Das Neujahrskonzert ist eines der Zuckerl der Tradition. Wo sonst im Goldenen Saal des Wiener Musikvereins die ernste Muse kompetent gepflegt wird, darf man sich am Morgen nach den Feuerwerken der Unterhaltungskunst der Wiener Kaiserzeit hingeben. Für den Auftakt dieses Jahres haben sich die Philharmoniker einen Dirigenten ans Pult geladen, mit dem sie bereits zahlreiche Konzertereignisse verbinden: Nikolaus Harnoncourt.
Das Besondere an den Neujahrkonzerten ist die Mixtur aus Althergebrachtem und Neuentdecktem, aus Wiedererkennung und Individualität. Denn auch wenn die Strauß-Dynastie ein gewaltiges Oeuvre von mitreißenden Melodien zu bieten hat, so ist doch gerade die Gewichtung der Werke und deren Kontrast mit seltenen Kompositionen das Sahnehäubchen der Melange. Für dieses Jahr haben sich die Beteiligten daher ein paar Überraschungen einfallen lassen: “Das Neujahrkonzert 2003 zeichnete sich nicht nur durch vier bis dato in diesem Rahmen noch nie gespielte Werke von Johann Strauß Vater, Johann Strauß Sohn und Josef Strauß aus”, erläuterte der Vorstand der Wiener Philharmoniker Dr. Clemens Hellsberg die Wahl, “sondern brachte zwei (bzw. drei) neue Komponistennamen: Johannes Brahms, der enge Freund und aufrichtige Bewunderer des ‘Walzerkönigs’, stand ebenso erstmals auf dem Programm des Neujahrskonzerts wie der Komponist der ‘klassischen’ Walzers schlechthin y´ Carl Maria von Webers ‘Aufforderung zum Tanz’ in der Instrumentierung von Hector Berlioz”.
Für den Star-Dirigenten Nikolaus Harnoncourt, der bereits bei der Rekordausgabe des Neujahrskonzertes von 2001 die Wiener Philharmoniker leitete, ist die Beschäftigung mit den Strauß-Ära eine Mischung aus persönlicher Nostalgie und Spaß an der Leichtigkeit orchestraler Klänge: “Mein Vater spielte wohl als einer der ersten in Österreich Musik von Gershwin, denn in den 1930er Jahren schickte ihm sein Bruder all die Klavierauszüge. Als kleiner Junge hörte ich, wie mein Vater Offenbach, Johann und Josef Strauß, Lehár und Gershwin spielte”, erinnert sich Harnoncourt an die Ursprünge seiner musikalischen Entwicklung.
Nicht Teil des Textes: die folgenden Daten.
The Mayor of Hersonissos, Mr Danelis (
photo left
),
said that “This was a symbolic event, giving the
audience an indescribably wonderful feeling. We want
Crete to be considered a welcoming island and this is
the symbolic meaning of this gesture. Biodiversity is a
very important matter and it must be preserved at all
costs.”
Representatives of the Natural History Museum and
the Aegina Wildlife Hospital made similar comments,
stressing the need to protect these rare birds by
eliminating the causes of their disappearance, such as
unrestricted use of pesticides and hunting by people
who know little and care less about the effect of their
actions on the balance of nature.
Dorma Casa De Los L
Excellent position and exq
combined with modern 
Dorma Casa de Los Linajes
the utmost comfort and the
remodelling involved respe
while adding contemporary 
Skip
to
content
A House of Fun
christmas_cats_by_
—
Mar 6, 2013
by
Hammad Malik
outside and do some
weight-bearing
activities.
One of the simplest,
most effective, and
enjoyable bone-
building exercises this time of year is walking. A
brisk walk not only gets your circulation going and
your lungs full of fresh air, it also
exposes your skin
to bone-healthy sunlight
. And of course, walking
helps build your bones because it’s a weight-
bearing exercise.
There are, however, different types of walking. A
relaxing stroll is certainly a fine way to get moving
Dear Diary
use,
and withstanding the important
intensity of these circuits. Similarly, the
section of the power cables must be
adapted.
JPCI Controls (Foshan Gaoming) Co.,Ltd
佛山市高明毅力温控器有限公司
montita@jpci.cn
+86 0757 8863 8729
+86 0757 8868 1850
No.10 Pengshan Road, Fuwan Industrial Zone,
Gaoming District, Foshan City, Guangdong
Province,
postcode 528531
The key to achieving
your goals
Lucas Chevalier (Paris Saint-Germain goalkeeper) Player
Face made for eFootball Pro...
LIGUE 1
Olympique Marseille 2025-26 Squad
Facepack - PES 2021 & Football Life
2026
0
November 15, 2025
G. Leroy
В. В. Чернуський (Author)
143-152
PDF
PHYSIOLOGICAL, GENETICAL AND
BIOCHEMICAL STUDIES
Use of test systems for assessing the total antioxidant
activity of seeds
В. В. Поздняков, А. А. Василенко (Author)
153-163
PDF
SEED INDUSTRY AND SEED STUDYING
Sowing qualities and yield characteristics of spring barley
Auch aus diesem Grund verbindet ihn ein spezielles persönliches Verständnis mit den Walzerwelten der Donaumetropole, das ihn bis in die Nuancierung der Details zum Spezialisten der scheinbar so simplen Dreiertakte macht: “Bei Josef ist es eine andere Art der Inspiration. Josef dachte mehr in Tönen. Er arbeitete immer tonmalerisch. Josef malte wie Turner, Johann Strauß wie Caspar David Friedrich.
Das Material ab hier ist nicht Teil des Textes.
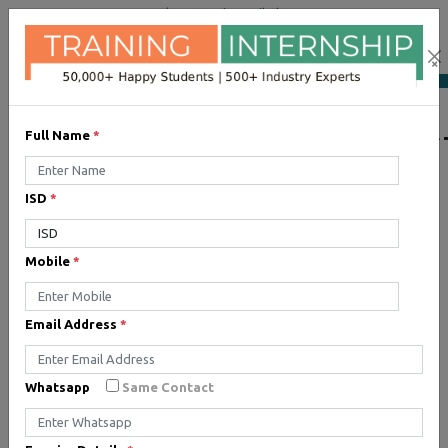
+91 98954 90866
|
Attend a Trail Class
×
LIST OF SOFTWAR
Full Name
*
ISD
*
JQuery
Expertise yourself in jQuery
Mobile
*
from industry experts at the
best JQuery training institute.
Email Address
*
Angular JS
Whatsapp
Same Contact
Training on Angular JS for
developing user interface is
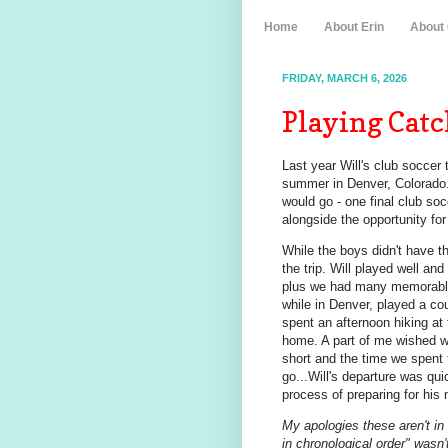
Home
About Erin
About
FRIDAY, MARCH 6, 2026
Playing Catc
Last year Will's club soccer 
summer in Denver, Colorado.
would go - one final club soc
alongside the opportunity for 
While the boys didn't have t
the trip. Will played well an
plus we had many memorable 
while in Denver, played a cou
spent an afternoon hiking at
home. A part of me wished we
short and the time we spent 
go...Will's departure was qu
process of preparing for his
My apologies these aren't in
in chronological order" wasn't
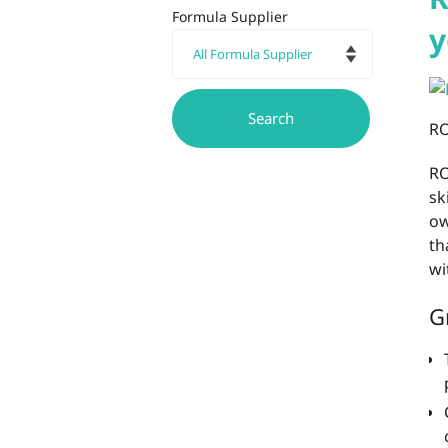
Formula Supplier
y
RO
RO
sk
ow
th
wi
G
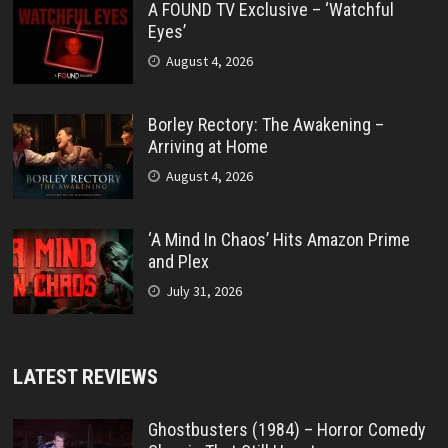
A FOUND TV Exclusive – ‘Watchful
Eyes’
August 4, 2026
Borley Rectory: The Awakening –
Arriving at Home
August 4, 2026
‘A Mind In Chaos’ Hits Amazon Prime
and Plex
July 31, 2026
LATEST REVIEWS
Ghostbusters (1984) – Horror Comedy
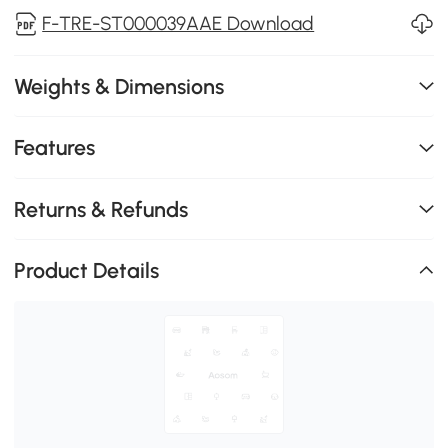
F-TRE-ST000039AAE Download
Weights & Dimensions
Features
Returns & Refunds
Product Details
Bei Josef liegt alles in der Harmonik und die Orchestrierung ist sehr subtil. Vielleicht ist sein Werk auch ein bisschen romantischer als Johanns. Aber andererseits erkennt man an den Kompositionen, die sie gemeinsam schufen, dass sie wirkliche Brüder waren. Ich könnte beim besten Willen nicht sagen, ob der eine besser war als der andere, so wenig wie ich sagen könnte, wer mehr Genie hatte: Mozart oder Beethoven”. Für den Zuhörer schließlich bedeutet dieses tiefe Verständnis der Musik einen besonders ausgewogenen Genuss. Ob live im Fernsehen oder auf CD in den heimischen vier Wänden y´ Harnoncourt und die Wiener Philharmoniker bringen viele der schönsten Momente, die die Strauß-Epoche zu bieten hat, in Erinnerung. Denn Unterhaltung ist eine Kunst, die viel zu selten in kompetente Hände gelegt wird. Umso besser, dass es das Neujahrskonzert gibt.